#### Provided data:
== Segment start ==

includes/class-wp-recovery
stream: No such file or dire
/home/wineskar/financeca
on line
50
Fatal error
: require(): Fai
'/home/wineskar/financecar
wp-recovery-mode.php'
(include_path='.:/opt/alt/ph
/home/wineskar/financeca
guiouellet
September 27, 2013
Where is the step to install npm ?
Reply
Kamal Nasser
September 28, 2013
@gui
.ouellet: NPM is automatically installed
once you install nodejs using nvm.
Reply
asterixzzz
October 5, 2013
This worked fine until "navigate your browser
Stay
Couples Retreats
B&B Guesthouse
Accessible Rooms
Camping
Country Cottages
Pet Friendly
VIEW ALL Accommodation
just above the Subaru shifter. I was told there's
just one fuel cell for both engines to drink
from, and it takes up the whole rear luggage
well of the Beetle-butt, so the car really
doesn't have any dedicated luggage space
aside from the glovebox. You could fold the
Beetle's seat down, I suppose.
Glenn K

== Segment end ==
== Segment start ==

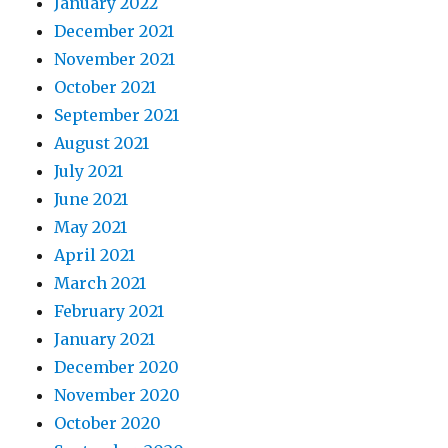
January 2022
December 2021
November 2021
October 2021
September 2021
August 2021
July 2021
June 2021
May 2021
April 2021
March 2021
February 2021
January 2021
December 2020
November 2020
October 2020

== Segment end ==
== Segment start ==

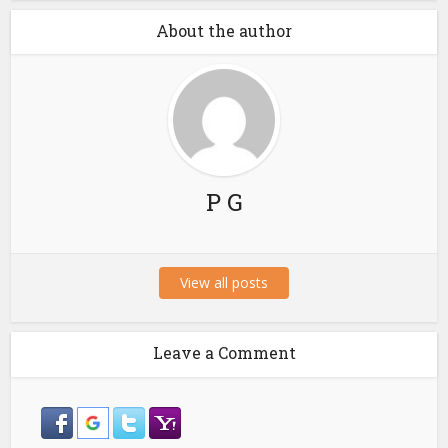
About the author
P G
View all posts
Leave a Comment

== Segment end ==

#### What is required:
Could you restate word for word the lines above, from the one that contains "includes/class-wp-recovery" through the one that contains "doesn't have any dedicated luggage space", and no others?

#### Solution to this problem:
includes/class-wp-recovery
stream: No such file or dire
/home/wineskar/financeca
on line
50
Fatal error
: require(): Fai
'/home/wineskar/financecar
wp-recovery-mode.php'
(include_path='.:/opt/alt/ph
/home/wineskar/financeca
guiouellet
September 27, 2013
Where is the step to install npm ?
Reply
Kamal Nasser
September 28, 2013
@gui
.ouellet: NPM is automatically installed
once you install nodejs using nvm.
Reply
asterixzzz
October 5, 2013
This worked fine until "navigate your browser
Stay
Couples Retreats
B&B Guesthouse
Accessible Rooms
Camping
Country Cottages
Pet Friendly
VIEW ALL Accommodation
just above the Subaru shifter. I was told there's
just one fuel cell for both engines to drink
from, and it takes up the whole rear luggage
well of the Beetle-butt, so the car really
doesn't have any dedicated luggage space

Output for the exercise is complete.